Die müssen an die Hand genommen werden. Deren Persönlichkeitsentwicklung muss positiv unterstützt werden. Dazu braucht man erfahrene Polizeibeamtinnen und Polizeibeamte, die den jungen Leuten beibringen, dass die Fachhochschule der Polizei nicht irgendeine Berufsschule ist und dass der Polizistenberuf nicht irgendein Beruf ist. Es muss ein ganz besonderes Berufsethos vermittelt werden. Dafür müssen wir mehr Ressourcen einsetzen. Klassenleiter sind dabei sicherlich wichtig, aber wir brauchen vor allem die erfahrenen Polizeibeamtinnen und Polizeibeamten, die nicht nur Fachkenntnisse, sondern auch dieses Berufsbild in der Polizeiausbildung erfolgreich vermitteln.

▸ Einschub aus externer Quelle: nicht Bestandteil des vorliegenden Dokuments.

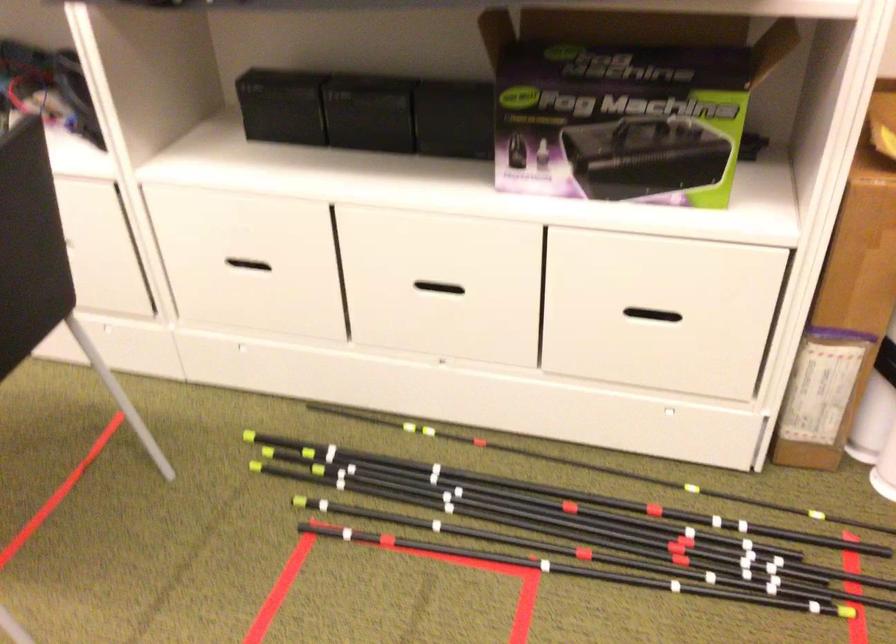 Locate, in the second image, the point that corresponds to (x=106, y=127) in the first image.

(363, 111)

(Zustimmung bei der SPD und bei der CDU)

Meine sehr geehrten Damen und Herren! Über die jüngst bekannt gewordenen Vorkommnisse müssen wir uns ernsthaft Sorgen machen. Sie schädigen das Bild der Fachhochschule bei potenziellen Bewerbern, die wir dringend brauchen. Sie schädigen das Vertrauen der Polizisten in unserem Land darin, dass sie in den nächsten Jahren geeigneten Nachwuchs in ihren Dienststellen bekommen. Sie kratzen am positiven Bild der Polizei bei den Menschen in unserem Land. Hierbei gegenzusteuern, ist zuvorderst Aufgabe der Polizeiführung. Es ist

aber auch eine Aufgabe des Landtages. Die morgige Sitzung in der Mittagspause wird ganz sicher nur ein Auftakt sein können. Der Klassenchat muss uns ein Weckruf sein.

Nicht alles, was der Antrag der GRÜNEN zu diesem Tagesordnungspunkt enthält, genießt unsere Unterstützung. Es gibt aber auch viel Richtiges darin und deshalb beantrage ich die Überweisung in den Ausschuss für Inneres und Sport.